Prompt >> Check every line of the data below for "Ankara". Copy each one that has it.

+-------+

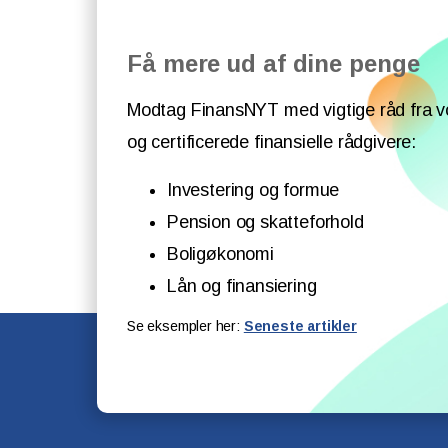
Få mere ud af dine penge
Modtag FinansNYT med vigtige råd fra v
og certificerede finansielle rådgivere:
Investering og formue
Pension og skatteforhold
Boligøkonomi
Lån og finansiering
Se eksempler her:
Seneste artikler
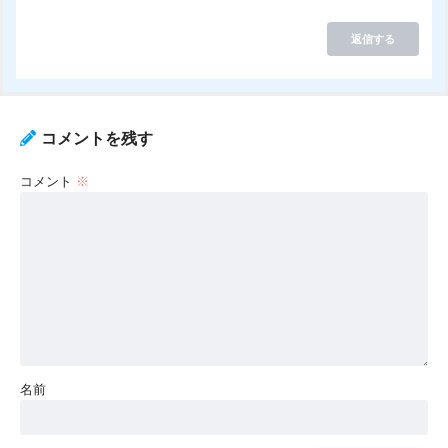
返信する
コメントを残す
コメント
※
名前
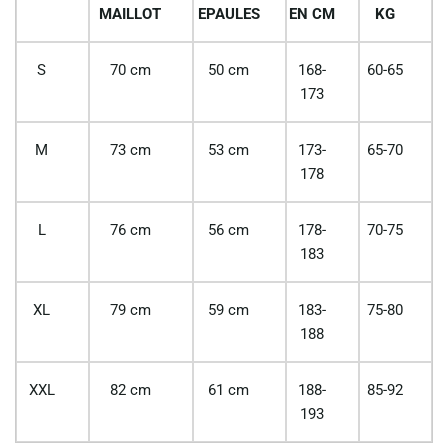
MAILLOT
EPAULES
EN CM
KG
S
70 cm
50 cm
168-
60-65
173
M
73 cm
53 cm
173-
65-70
178
L
76 cm
56 cm
178-
70-75
183
XL
79 cm
59 cm
183-
75-80
188
XXL
82 cm
61 cm
188-
85-92
193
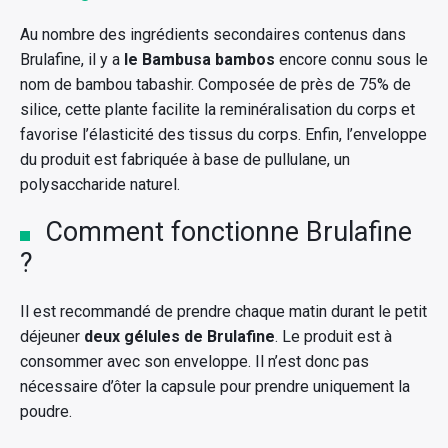
Au nombre des ingrédients secondaires contenus dans
Brulafine, il y a
le Bambusa bambos
encore connu sous le
nom de bambou tabashir. Composée de près de 75% de
silice, cette plante facilite la reminéralisation du corps et
favorise l’élasticité des tissus du corps. Enfin, l’enveloppe
du produit est fabriquée à base de pullulane, un
polysaccharide naturel.
Comment fonctionne Brulafine
?
Il est recommandé de prendre chaque matin durant le petit
déjeuner
deux gélules de Brulafine
. Le produit est à
consommer avec son enveloppe. Il n’est donc pas
nécessaire d’ôter la capsule pour prendre uniquement la
poudre.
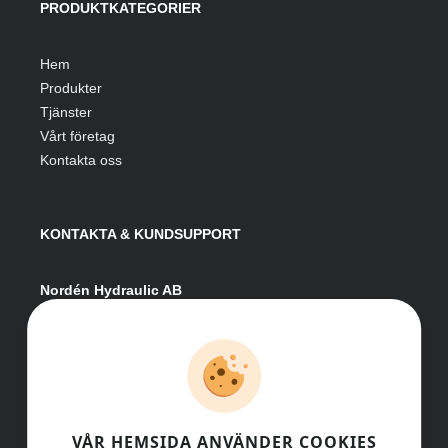
PRODUKTKATEGORIER
Hem
Produkter
Tjänster
Vårt företag
Kontakta oss
KONTAKTA & KUNDSUPPORT
Nordén Hydraulic AB
Hågesta 205
881 41 Sollefteå
Växel:
0620-161 41
E-post:
info@nordenhydraulic.se
Org-nr: 556531-8424
VÅR HEMSIDA ANVÄNDER COOKIES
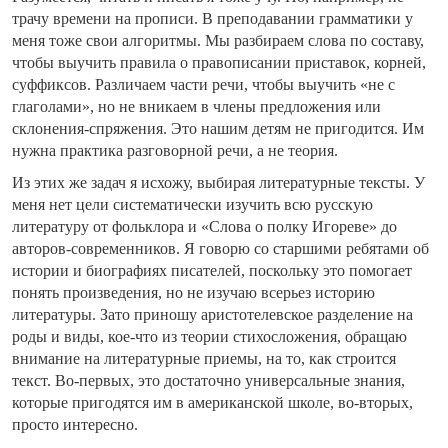
трачу времени на прописи. В преподавании грамматики у
меня тоже свои алгоритмы. Мы разбираем слова по составу,
чтобы выучить правила о правописании приставок, корней,
суффиксов. Различаем части речи, чтобы выучить «не с
глаголами», но не вникаем в члены предложения или
склонения-спряжения. Это нашим детям не пригодится. Им
нужна практика разговорной речи, а не теория.
Из этих же задач я исхожу, выбирая литературные тексты. У
меня нет цели систематически изучить всю русскую
литературу от фольклора и «Слова о полку Игореве» до
авторов-современников. Я говорю со старшими ребятами об
истории и биографиях писателей, поскольку это помогает
понять произведения, но не изучаю всерьез историю
литературы. Зато приношу аристотелевское разделение на
роды и виды, кое-что из теории стихосложения, обращаю
внимание на литературные приемы, на то, как строится
текст. Во-первых, это достаточно универсальные знания,
которые пригодятся им в американской школе, во-вторых,
просто интересно.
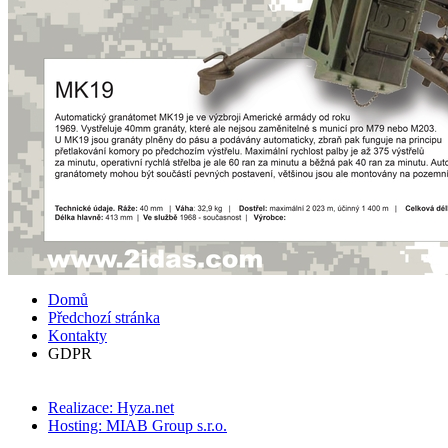
Domů
Předchozí stránka
Kontakty
GDPR
Realizace: Hyza.net
Hosting: MIAB Group s.r.o.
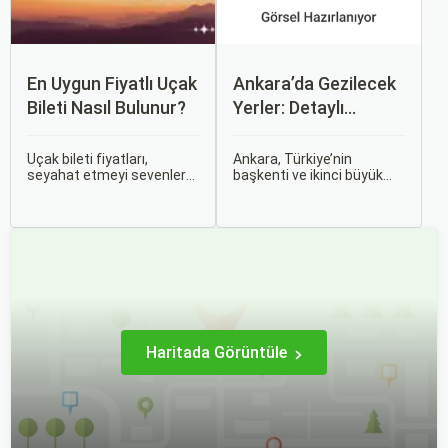
En Uygun Fiyatlı Uçak
Ankara’da Gezilecek
Bileti Nasıl Bulunur?
Yerler: Detaylı
Rehber
Uçak bileti fiyatları,
Ankara, Türkiye’nin
seyahat etmeyi sevenler
başkenti ve ikinci büyük
için önemli bir maliyet
şehri olarak zengin tarihî
kalemidir. Ancak, doğru
mirası, kültürel etkinlikleri
stratejiler ve biraz
ve modern yaşam tarzı ile
araştırma ile uygun fiyatlı
dikkat çekmektedir.
uçak bileti bulmak
Anadolu’nun kalbinde yer
mümkündür.
alan bu şehir, hem tarihî
zenginlikleri hem de doğal
güzellikleri ile
ziyaretçilerine çeşitli keşif
imkanları sunmaktadır.
Haritada Görüntüle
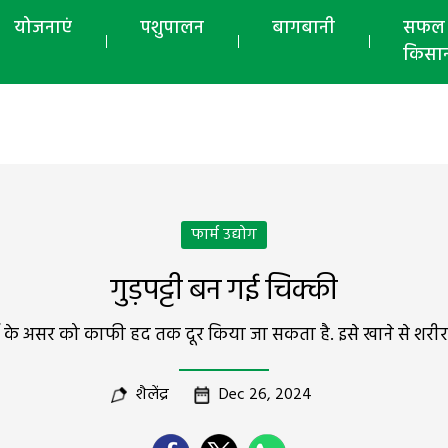
योजनाएं
पशुपालन
बागबानी
सफल
किसा
फार्म उद्योग
गुड़पट्टी बन गई चिक्की
सर्दी के असर को काफी हद तक दूर किया जा सकता है. इसे खाने से शरीर 
शैलेंद्र
Dec 26, 2024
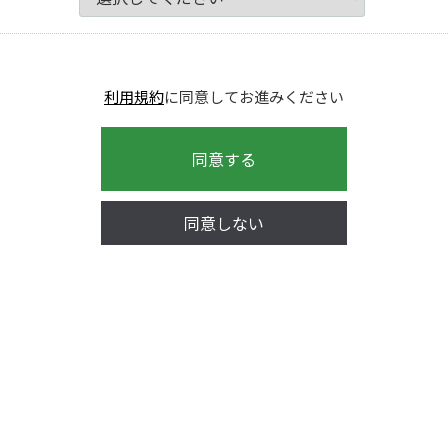
利用規約
に同意してお進みください
同意する
同意しない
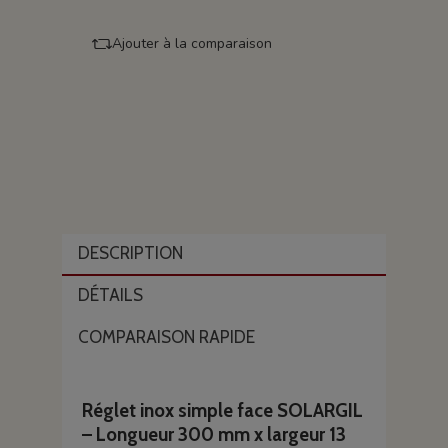
Ajouter à la comparaison
DESCRIPTION
DÉTAILS
COMPARAISON RAPIDE
Réglet inox simple face SOLARGIL
– Longueur 300 mm x largeur 13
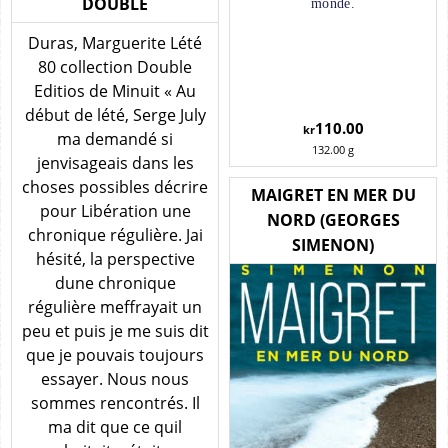
DOUBLE
monde.
Duras, Marguerite Lété
80 collection Double
Editios de Minuit « Au
début de lété, Serge July
110.00
kr
ma demandé si
132.00
g
jenvisageais dans les
choses possibles décrire
MAIGRET EN MER DU
pour Libération une
NORD (GEORGES
chronique régulière. Jai
SIMENON)
hésité, la perspective
dune chronique
régulière meffrayait un
peu et puis je me suis dit
que je pouvais toujours
essayer. Nous nous
sommes rencontrés. Il
ma dit que ce quil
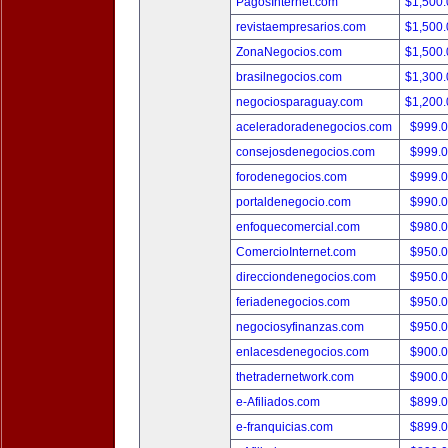
PagosInternet.com
$1,500
revistaempresarios.com
$1,500
ZonaNegocios.com
$1,500
brasilnegocios.com
$1,300
negociosparaguay.com
$1,200
aceleradoradenegocios.com
$999.
consejosdenegocios.com
$999.
forodenegocios.com
$999.
portaldenegocio.com
$990.
enfoquecomercial.com
$980.
ComercioInternet.com
$950.
direcciondenegocios.com
$950.
feriadenegocios.com
$950.
negociosyfinanzas.com
$950.
enlacesdenegocios.com
$900.
thetradernetwork.com
$900.
e-Afiliados.com
$899.
e-franquicias.com
$899.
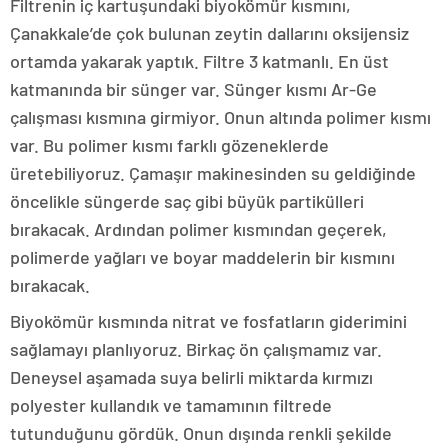
Filtrenin iç kartuşundaki biyokömür kısmını,
Çanakkale’de çok bulunan zeytin dallarını oksijensiz
ortamda yakarak yaptık. Filtre 3 katmanlı. En üst
katmanında bir sünger var. Sünger kısmı Ar-Ge
çalışması kısmına girmiyor. Onun altında polimer kısmı
var. Bu polimer kısmı farklı gözeneklerde
üretebiliyoruz. Çamaşır makinesinden su geldiğinde
öncelikle süngerde saç gibi büyük partikülleri
bırakacak. Ardından polimer kısmından geçerek,
polimerde yağları ve boyar maddelerin bir kısmını
bırakacak.
Biyokömür kısmında nitrat ve fosfatların giderimini
sağlamayı planlıyoruz. Birkaç ön çalışmamız var.
Deneysel aşamada suya belirli miktarda kırmızı
polyester kullandık ve tamamının filtrede
tutunduğunu gördük. Onun dışında renkli şekilde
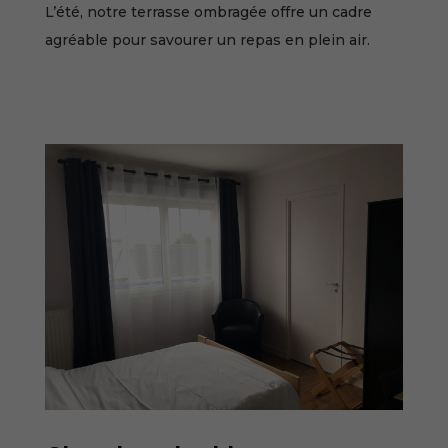
L’été, notre terrasse ombragée offre un cadre
agréable pour savourer un repas en plein air.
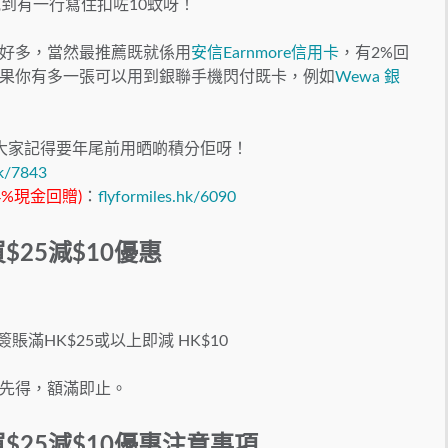
e見到有一行寫住扣咗10蚊呀！
好多，當然最推薦既就係用
安信Earnmore信用卡
，有2%回
果你有多一張可以用到銀聯手機閃付既卡，例如
Wewa 銀
大家記得要年尾前用晒啲積分佢呀！
hk/7843
4%現金回贈)
：
flyformiles.hk/6090
付買$25減$10優惠
賬滿HK$25或以上即減 HK$10
先得，額滿即止。
閃付買$25減$10優惠注意事項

+-------+

Problem solution >>
Ankara’da Gezilecek
Ankara, Türkiye’nin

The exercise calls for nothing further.